Finding devices by criteria
To programmatically find device IDs matching specific criteria, use find_device_ids():
from numba.openmp.offloading import find_device_ids
# Find all GPU devices
gpu_devices = find_device_ids(type="gpu")
# Find all NVIDIA GPUs
nvidia_gpus = find_device_ids(vendor="nvidia")
# Find NVIDIA GPUs with specific architecture (e.g., sm_80)
sm80_gpus = find_device_ids(vendor="nvidia", arch="sm_80")
# Find all AMD GPUs
amd_gpus = find_device_ids(vendor="amd")
# Find host/CPU device
host_devices = find_device_ids(type="host")

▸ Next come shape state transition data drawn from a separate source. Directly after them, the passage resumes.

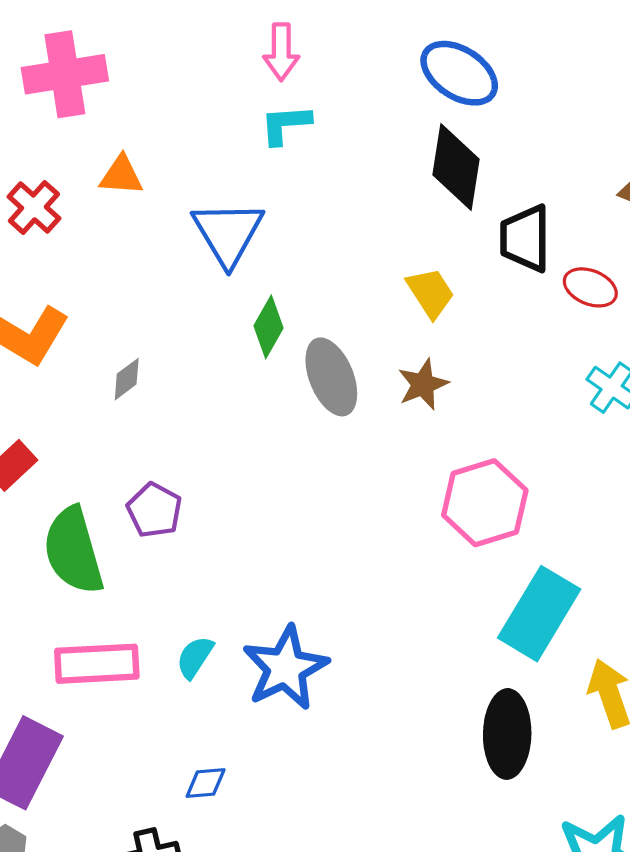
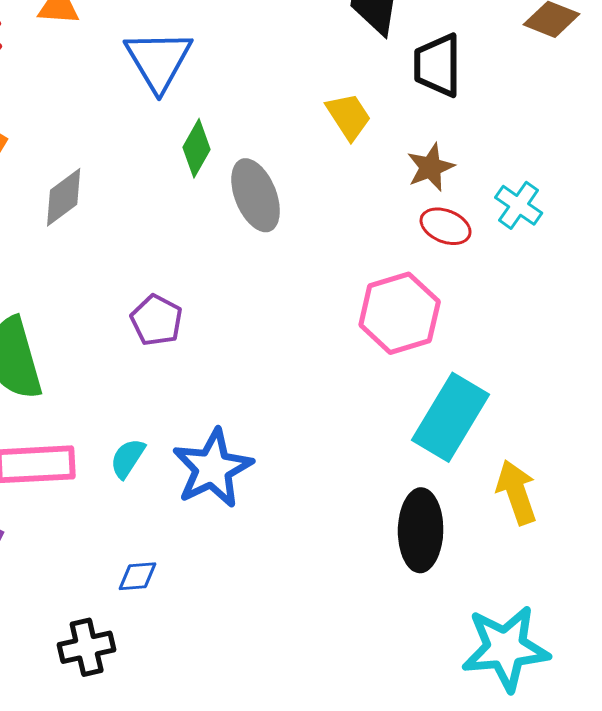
red ellipse: (590, 287) -> (446, 226), moved
gray diamond: (127, 379) -> (64, 197), size x1.5
brown star: (423, 384) -> (431, 167), moved
purple pentagon: (154, 510) -> (157, 320), moved

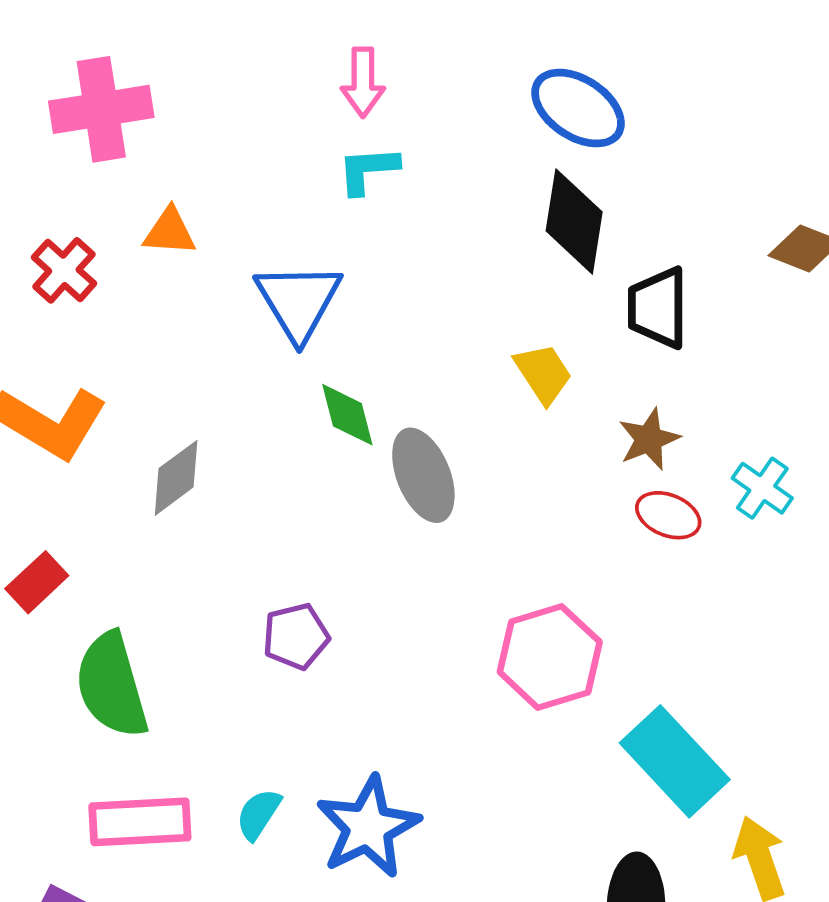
green diamond: (197, 148) -> (347, 415), turned -44
pink hexagon: (400, 313) -> (550, 657), moved
purple pentagon: (157, 320) -> (296, 636), turned 30
cyan rectangle: (451, 417) -> (675, 761), turned -74

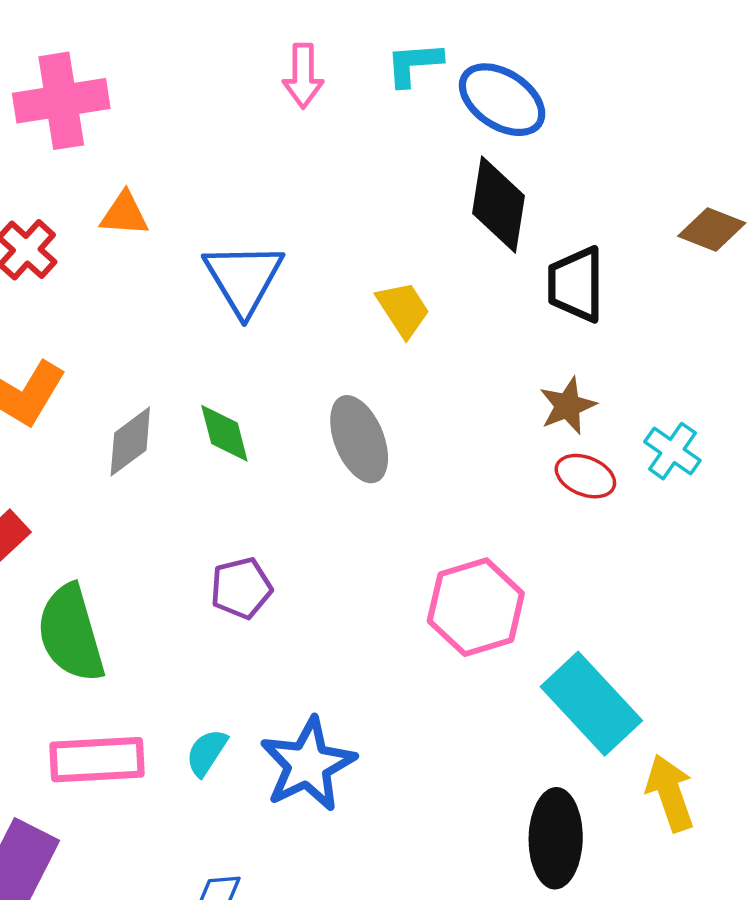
cyan L-shape: (368, 170) -> (414, 64), moved
yellow trapezoid: (543, 373) -> (403, 309), moved
green diamond: (347, 415) -> (224, 433), moved

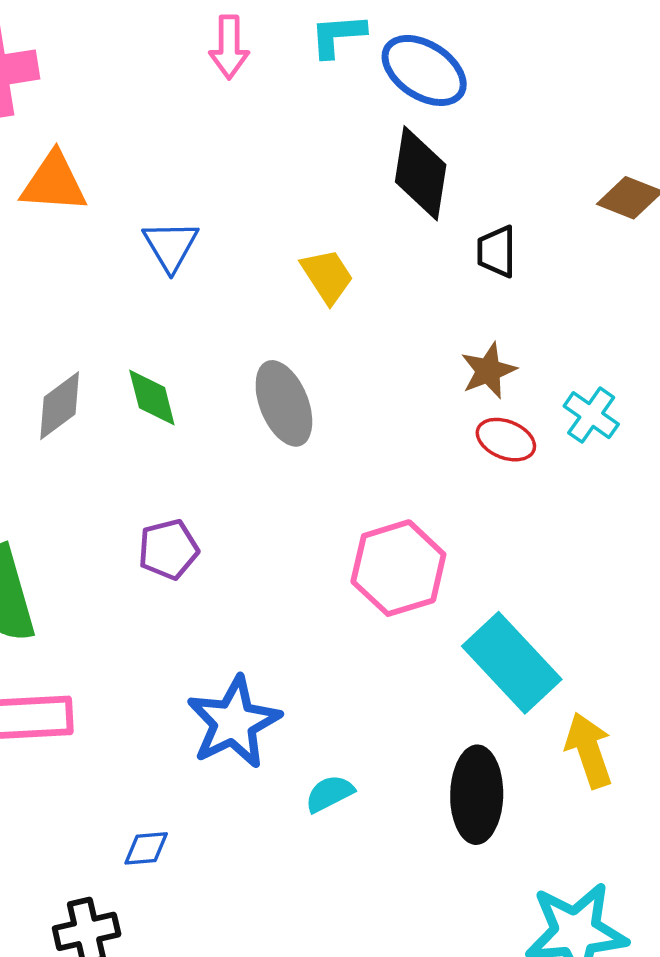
orange triangle: (124, 214) -> (54, 183), size x1.4
blue triangle: (244, 278) -> (171, 246), size x0.7
black trapezoid: (576, 284) -> (497, 252), size x0.7
cyan semicircle: (207, 752) -> (330, 794), moved, turned 30

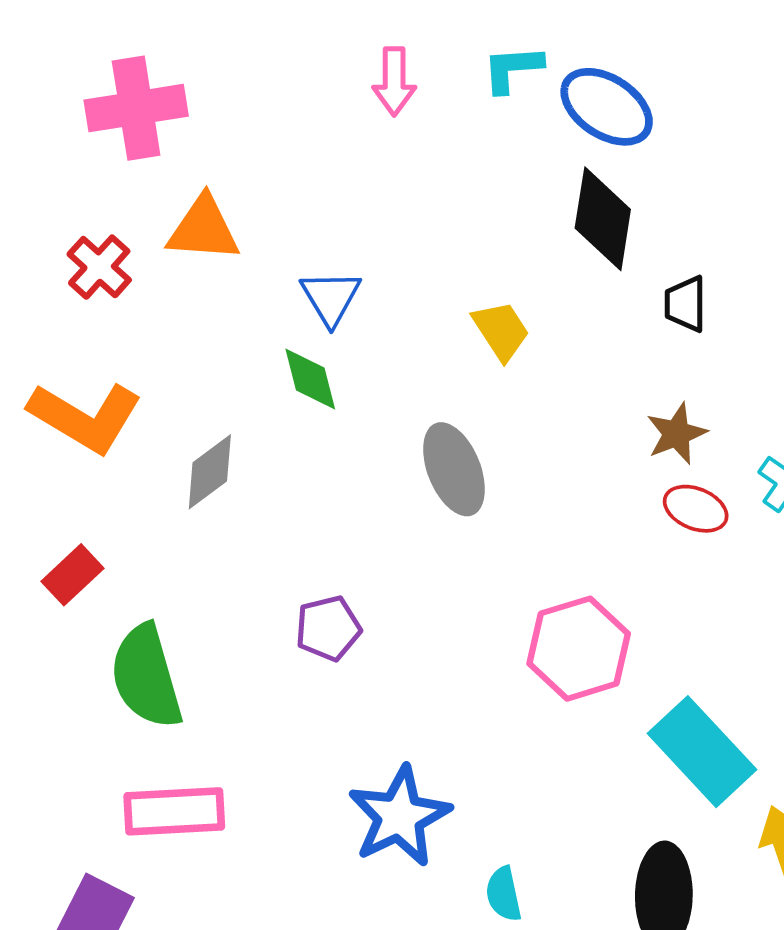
green diamond: (152, 398) -> (310, 379), moved
cyan semicircle: (330, 794) -> (504, 894), turned -75

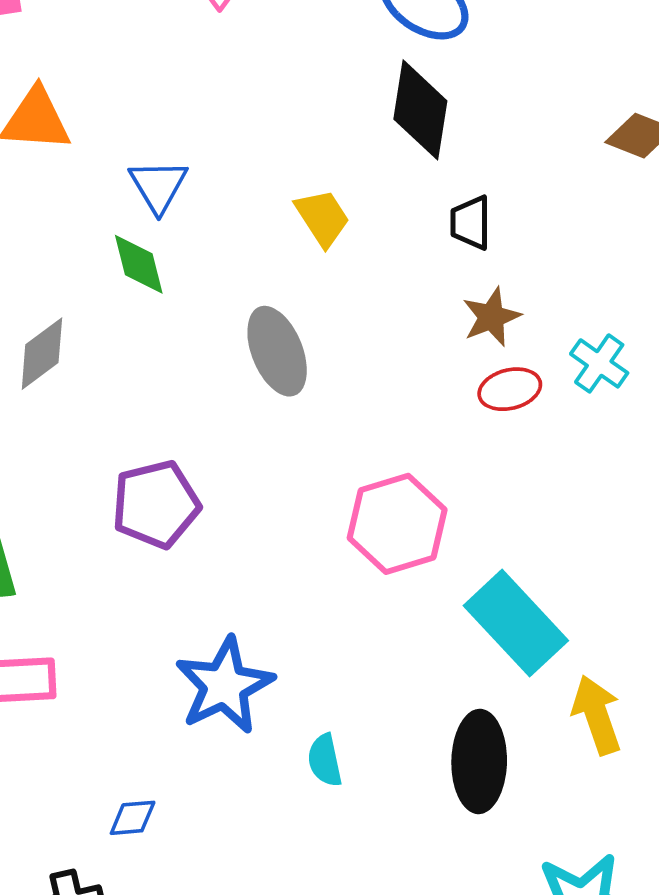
black trapezoid: (685, 304) -> (471, 223), moved
red ellipse: (696, 509) -> (510, 389), turned -36
purple pentagon: (328, 628) -> (156, 504), size x1.4

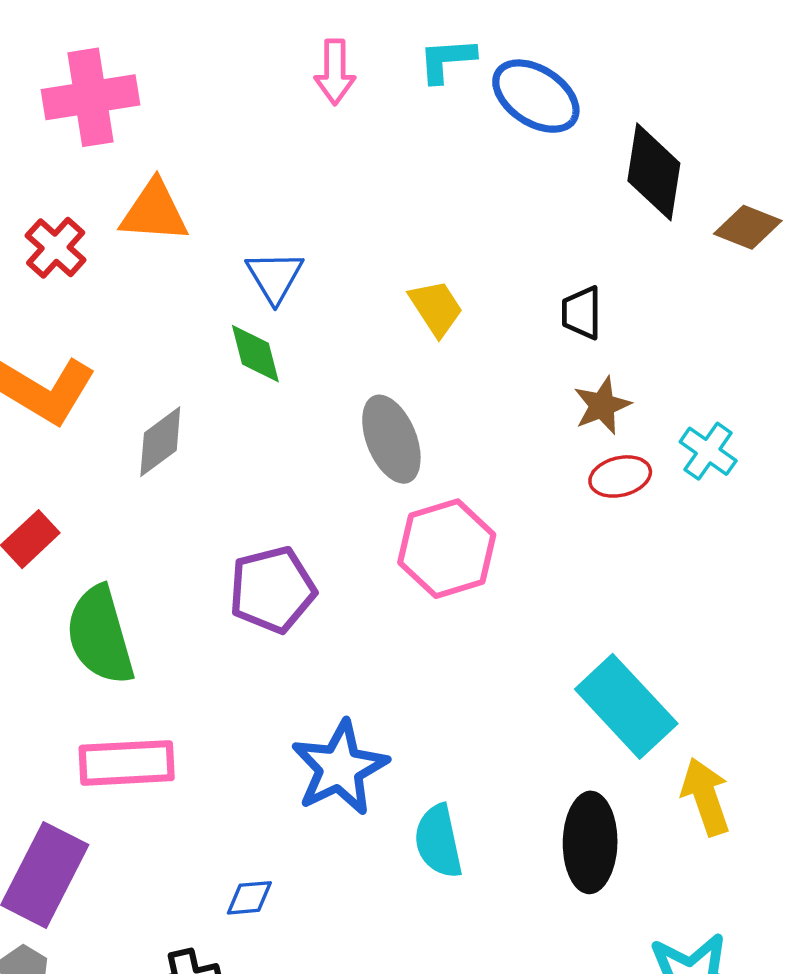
black diamond: (420, 110) -> (654, 172), moved
pink hexagon: (397, 524) -> (447, 549), moved
cyan semicircle: (325, 760) -> (438, 841), size x1.4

The function returns a list of device IDs (integers) matching the criteria. Any parameter
can be None to act as a wildcard and match all values.
Querying device properties
To determine the type, vendor, or architecture of a specific device ID, use the property getter functions:
from numba.openmp.offloading import (
get_device_type,
get_device_vendor,
get_device_arch,
)
# Check device type
dev_type = get_device_type(device_id) # Returns "gpu", "host", or None
# Check vendor
vendor = get_device_vendor(device_id) # Returns "nvidia", "amd", "host", or None
# Check architecture
arch = get_device_arch(device_id) # Returns architecture string or None
Using device ids in target regions
Once you have identified a device ID, you can use it in OpenMP target directives via the
device clause:
from numba.openmp import njit, openmp_context as openmp
from numba.openmp.offloading import find_device_ids
import numpy as np
# Find first available NVIDIA GPU
nvidia_devices = find_device_ids(vendor="nvidia")
if nvidia_devices:
device_id = nvidia_devices[0]
else:
# Fall back to host if no NVIDIA GPU found
device_id = find_device_ids(type="host")[0]
@njit
def inc(x):
with openmp(f"target loop device({device_id}) map(tofrom: x)"):
# Computation runs on specified device
for i in range(len(x)):
x[i] = x[i] + 1
return x
x = inc(np.ones(10))
print(f"Result on device {device_id}: {x}")
Version and platform support
The following table shows tested combinations of PyOMP, Numba, Python, LLVM, and supported platforms:
PyOMP |
Numba |
Python |
LLVM |
Supported Platforms |
|---|---|---|---|---|
0.5.x |
0.62.x - 0.63.x |
3.10 - 3.14 |
20.x |
linux-64, osx-arm64, linux-arm64 |
0.4.x |
0.61.x |
3.10 - 3.13 |
15.x |
linux-64, osx-arm64, linux-arm64 |
0.3.x |
0.57.x - 0.60.x |
3.9 - 3.12 |
14.x |
linux-64, osx-arm64, linux-arm64 |
OpenMP parallelism support by platform
Platform |
CPU |
NVIDIA GPU |
AMD GPU |
|---|---|---|---|
linux-64 |
✅ Supported |
✅ Supported |
🔶 Work in progress |
linux-arm64 |
✅ Supported |
✅ Supported |
🔶 Work in progress |
osx-arm64 |
✅ Supported |
❌ Unsupported |
❌ Unsupported |
Platform details
linux-64: Linux x86_64 architecture
osx-arm64: macOS ARM64 (Apple Silicon)
linux-arm64: Linux ARM64 architecture
GPU offloading: Available on Linux platforms only (linux-64 and linux-arm64)
Notes
Python 3.14 free-threaded build (cp314t) is not supported with the current Numba/llvmlite version.
LLVM version 20.1.8 is used for the current PyOMP 0.5.x releases.
For GPU offloading support, NVIDIA GPU and NVIDIA driver are required on supported Linux platforms.
AMD GPU support is in active development.